They've pointed out that the difficulty of parsing, and in a sense our overconfidence that we can just code up parsers for random languages and input formats when we need them, is a pretty pervasive source of security bugs.
A lot of those bugs can occur when you have two different parsers that have a different notion of what language they're supposed to recognize, so it's possible to construct an input whose meaning the two parsers disagree on. That can have pretty serious ramifications if, for example, the first parser is deciding whether a requested action is authorized and the second parser is carrying out the action!
I'm kind of sad about this because I love whipping up regular expressions to extract data even from things that regular expressions technically can't handle correctly. But there's a good argument to be made that this habit is playing with fire much of the time, at least in systems that will end up handling untrusted input. And the Shellshock bug is a recent example of the way that your intuitions about whether your software will "handle untrusted input" in some use case can go out of date.
See also this paper: http://www.ieee-security.org/TC/SPW2014/papers/5103a198.PDF. The authors implement a pdf file format parser and find bugs in pretty much all of the existing implementations. Basically pdf is a pretty shitty file format with several ill-defined corner cases. This is one of the reasons PDFs tend to be vectors for security breaches.
The lead author (Andreas Bogk) presented an earlier version of this work at the Chaos Communication Camp in 2011 ("Certified Programming With Dependent Types").
I went to that talk, and found it to be probably the most advanced and difficult math lecture I'd ever attended! (I was very grateful to see such mathematical sophistication brought to bear to protect PDF users, which is almost all of us.)
This is probably a good place to ask; I've wanted to build a language myself -- whats the best place to begin learning about parsers and the like? About a decade ago I asked this question and was told to read the "Dragon book" but I was far too young and lacked experience. Now I really want to get stuck into something outside of my day-to-day web stuff.

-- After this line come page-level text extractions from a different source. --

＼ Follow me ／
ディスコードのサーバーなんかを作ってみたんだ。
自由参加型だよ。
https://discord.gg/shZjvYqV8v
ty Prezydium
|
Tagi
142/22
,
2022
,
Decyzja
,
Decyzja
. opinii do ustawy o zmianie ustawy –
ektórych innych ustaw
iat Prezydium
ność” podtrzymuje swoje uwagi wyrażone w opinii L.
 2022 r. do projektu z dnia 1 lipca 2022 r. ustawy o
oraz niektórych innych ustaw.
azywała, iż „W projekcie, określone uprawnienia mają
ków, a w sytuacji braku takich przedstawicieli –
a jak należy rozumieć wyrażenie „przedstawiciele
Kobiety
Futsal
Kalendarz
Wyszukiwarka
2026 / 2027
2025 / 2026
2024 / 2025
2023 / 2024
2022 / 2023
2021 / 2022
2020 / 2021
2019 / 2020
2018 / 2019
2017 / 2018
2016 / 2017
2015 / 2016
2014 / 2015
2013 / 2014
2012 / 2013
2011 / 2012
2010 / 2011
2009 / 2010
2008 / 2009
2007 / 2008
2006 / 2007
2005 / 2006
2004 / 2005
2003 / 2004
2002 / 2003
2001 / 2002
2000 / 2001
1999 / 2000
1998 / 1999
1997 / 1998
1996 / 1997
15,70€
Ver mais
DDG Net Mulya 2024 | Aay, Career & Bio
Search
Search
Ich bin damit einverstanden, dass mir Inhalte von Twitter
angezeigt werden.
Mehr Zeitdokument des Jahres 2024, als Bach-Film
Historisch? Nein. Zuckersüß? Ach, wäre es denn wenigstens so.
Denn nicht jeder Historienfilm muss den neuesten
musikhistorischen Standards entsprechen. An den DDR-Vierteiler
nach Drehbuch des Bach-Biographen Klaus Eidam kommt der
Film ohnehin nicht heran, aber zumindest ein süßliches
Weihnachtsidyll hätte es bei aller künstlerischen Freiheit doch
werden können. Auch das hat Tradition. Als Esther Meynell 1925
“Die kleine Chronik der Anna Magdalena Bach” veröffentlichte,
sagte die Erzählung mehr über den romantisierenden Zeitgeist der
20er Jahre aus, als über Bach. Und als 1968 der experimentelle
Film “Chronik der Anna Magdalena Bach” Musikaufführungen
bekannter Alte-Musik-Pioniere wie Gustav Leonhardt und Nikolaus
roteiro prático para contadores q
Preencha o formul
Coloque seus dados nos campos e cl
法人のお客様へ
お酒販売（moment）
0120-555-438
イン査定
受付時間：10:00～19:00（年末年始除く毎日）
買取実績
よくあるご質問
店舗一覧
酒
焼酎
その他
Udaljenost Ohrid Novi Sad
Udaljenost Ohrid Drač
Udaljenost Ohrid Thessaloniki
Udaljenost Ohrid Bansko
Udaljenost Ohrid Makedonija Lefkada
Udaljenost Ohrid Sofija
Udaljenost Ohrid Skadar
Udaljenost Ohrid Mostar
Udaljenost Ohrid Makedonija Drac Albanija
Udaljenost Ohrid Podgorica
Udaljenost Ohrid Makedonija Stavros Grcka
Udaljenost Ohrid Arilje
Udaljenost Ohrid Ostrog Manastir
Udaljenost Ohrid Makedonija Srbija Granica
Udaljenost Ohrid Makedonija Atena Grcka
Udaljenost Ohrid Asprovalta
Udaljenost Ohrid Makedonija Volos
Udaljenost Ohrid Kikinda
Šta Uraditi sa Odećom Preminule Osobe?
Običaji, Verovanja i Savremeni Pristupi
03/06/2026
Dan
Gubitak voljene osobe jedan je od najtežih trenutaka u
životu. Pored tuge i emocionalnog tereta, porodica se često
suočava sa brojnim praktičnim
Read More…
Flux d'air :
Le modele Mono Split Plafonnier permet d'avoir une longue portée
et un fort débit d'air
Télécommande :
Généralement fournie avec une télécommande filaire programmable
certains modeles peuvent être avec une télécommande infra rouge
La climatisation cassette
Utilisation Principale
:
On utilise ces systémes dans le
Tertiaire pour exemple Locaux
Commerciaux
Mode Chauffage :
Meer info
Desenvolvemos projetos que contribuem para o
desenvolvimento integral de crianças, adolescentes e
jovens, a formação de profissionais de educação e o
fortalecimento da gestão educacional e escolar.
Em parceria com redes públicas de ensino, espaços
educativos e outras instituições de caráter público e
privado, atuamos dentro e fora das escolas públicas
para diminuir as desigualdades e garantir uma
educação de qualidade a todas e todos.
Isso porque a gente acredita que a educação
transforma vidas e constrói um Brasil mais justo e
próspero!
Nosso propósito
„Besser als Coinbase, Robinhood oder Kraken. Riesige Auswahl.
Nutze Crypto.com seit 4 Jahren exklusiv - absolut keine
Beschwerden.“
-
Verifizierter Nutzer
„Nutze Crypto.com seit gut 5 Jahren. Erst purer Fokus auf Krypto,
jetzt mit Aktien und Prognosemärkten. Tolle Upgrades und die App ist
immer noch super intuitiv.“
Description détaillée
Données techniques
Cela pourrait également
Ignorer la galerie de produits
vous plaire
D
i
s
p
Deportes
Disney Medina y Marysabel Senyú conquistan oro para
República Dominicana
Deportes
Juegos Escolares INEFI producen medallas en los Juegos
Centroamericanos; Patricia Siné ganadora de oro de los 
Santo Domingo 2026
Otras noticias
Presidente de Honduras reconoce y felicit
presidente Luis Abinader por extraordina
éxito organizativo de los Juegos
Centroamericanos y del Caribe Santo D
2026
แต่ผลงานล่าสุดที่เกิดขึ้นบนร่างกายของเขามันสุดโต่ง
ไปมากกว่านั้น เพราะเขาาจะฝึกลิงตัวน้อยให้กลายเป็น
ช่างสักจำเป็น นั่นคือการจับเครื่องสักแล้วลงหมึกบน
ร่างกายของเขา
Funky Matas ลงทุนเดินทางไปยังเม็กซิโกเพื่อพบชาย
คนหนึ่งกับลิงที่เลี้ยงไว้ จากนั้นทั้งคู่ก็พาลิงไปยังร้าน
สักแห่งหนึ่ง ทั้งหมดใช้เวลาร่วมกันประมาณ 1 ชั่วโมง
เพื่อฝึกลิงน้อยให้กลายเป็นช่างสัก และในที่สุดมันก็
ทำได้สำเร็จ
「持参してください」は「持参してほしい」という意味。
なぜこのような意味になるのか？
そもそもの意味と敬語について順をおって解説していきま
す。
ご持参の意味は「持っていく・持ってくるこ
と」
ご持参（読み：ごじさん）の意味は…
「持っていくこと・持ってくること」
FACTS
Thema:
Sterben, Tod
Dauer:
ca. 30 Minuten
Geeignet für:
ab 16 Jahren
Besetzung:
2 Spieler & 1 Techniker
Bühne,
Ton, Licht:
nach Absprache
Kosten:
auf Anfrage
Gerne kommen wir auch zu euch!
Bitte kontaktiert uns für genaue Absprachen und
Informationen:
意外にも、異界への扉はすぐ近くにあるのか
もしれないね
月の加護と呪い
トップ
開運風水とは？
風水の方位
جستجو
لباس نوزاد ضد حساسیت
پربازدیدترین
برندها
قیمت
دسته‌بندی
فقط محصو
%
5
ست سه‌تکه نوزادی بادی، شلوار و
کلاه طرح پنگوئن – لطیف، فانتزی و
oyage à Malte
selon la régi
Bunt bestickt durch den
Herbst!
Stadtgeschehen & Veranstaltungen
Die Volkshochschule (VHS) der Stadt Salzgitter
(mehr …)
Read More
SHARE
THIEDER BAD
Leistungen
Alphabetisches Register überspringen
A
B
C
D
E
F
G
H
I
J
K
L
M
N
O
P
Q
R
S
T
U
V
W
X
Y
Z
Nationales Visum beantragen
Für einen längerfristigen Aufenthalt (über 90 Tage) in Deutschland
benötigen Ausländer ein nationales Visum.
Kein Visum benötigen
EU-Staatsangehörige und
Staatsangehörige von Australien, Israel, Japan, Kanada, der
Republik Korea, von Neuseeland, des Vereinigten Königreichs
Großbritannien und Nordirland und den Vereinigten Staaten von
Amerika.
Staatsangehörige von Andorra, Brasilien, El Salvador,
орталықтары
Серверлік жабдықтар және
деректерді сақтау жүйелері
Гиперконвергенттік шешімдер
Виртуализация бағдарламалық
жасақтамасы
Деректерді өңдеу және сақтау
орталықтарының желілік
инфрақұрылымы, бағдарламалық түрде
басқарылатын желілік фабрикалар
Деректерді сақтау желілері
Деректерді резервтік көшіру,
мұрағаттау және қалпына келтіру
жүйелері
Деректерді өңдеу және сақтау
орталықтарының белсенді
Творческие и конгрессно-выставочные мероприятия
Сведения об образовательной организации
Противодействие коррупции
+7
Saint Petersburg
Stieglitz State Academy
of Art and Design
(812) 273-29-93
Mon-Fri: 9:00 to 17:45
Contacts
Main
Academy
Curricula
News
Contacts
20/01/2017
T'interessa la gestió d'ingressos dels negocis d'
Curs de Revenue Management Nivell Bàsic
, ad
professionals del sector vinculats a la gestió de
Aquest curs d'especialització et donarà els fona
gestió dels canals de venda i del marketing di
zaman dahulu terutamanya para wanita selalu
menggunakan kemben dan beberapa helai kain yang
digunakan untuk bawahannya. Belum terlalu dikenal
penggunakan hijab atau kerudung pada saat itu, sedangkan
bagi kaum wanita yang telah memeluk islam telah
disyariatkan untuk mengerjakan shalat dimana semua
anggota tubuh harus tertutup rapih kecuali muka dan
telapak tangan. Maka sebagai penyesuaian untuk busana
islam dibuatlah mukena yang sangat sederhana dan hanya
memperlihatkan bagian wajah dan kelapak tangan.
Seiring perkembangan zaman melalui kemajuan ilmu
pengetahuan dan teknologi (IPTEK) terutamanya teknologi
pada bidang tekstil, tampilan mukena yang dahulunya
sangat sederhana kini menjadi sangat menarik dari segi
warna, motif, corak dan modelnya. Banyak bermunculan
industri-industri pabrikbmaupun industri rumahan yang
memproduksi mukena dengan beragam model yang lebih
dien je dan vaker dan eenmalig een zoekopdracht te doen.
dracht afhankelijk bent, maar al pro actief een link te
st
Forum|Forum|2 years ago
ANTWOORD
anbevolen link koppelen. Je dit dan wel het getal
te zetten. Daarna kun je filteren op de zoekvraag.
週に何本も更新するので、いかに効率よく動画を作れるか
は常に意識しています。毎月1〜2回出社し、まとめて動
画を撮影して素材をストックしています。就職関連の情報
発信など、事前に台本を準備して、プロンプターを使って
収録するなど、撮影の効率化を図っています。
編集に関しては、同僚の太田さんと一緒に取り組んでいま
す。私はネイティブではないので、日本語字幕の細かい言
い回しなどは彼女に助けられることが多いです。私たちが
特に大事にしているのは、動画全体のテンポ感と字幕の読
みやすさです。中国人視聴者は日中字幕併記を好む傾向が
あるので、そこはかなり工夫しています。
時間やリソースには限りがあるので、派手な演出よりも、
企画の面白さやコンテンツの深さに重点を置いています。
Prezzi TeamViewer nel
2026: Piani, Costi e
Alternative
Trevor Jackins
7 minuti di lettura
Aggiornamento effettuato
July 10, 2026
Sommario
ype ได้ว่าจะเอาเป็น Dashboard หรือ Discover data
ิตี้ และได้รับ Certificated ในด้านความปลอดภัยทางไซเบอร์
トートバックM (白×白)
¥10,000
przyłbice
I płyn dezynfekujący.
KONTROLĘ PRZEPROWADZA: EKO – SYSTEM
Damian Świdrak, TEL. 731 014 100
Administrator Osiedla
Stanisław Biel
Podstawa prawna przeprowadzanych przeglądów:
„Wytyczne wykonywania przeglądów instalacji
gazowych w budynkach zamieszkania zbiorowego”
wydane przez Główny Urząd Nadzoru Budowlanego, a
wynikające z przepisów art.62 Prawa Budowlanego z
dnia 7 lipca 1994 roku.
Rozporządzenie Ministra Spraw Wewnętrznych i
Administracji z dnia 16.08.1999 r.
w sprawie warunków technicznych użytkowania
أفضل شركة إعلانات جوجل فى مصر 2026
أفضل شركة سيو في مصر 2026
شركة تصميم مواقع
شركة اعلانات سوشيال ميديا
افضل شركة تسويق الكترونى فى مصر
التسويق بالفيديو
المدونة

Start here: http://nathansuniversity.com/. All the stuff in the dragon book is designed for limited memory and limited computing capability environments. There is no reason to worry about LL(k) parse table size or predict and follow sets when you don't have to. For most practical purposes you can get away with basic recursive descent or PEG parsers. The link I pointed you to starts with peg.js which is PEG parser generator in JavaScript.
If you get through PL101 then picking up the stuff in the dragon book or any other book on parsing and compiling technology will be much easier.
Another resource I like is "Compiler Design: Virtual Machines" (http://smile.amazon.com/Compiler-Design-Machines-Reinhard-Wi...). Still going through that one but it is very readable and if you go through PL101 then you'll have all the tools to implement the virtual machines described in that book. It is much easier to write a compiler to target machine code or some other language like C when you've built a few targets yourself and understand the trade-offs involved.
There's also http://www.greatcodeclub.com/. I think one of the projects is a simple virtual machine and another one is a compiler. Well worth the admission price if you're a beginner and want some help getting started.
I learned a lot and PTAPG introduction specifically says that it avoids heavy theory. It has all algorithms required in very understandable presentation. It also says what this or that algorithm does to exploit that or this feature from grammar structure.
Just start writing the parser/compiler/interpreter for your
language, today. You will quickly learn what you need,
tokenizer/lexer, some way to represent the AST, how to represent
types (if you have any), etc. Later start looking at the
literature to see how "its really done". I find this approach
takes more time perhaps but I have a much better appreciation for
what I am reading afterwards (Oh that's why they did X!).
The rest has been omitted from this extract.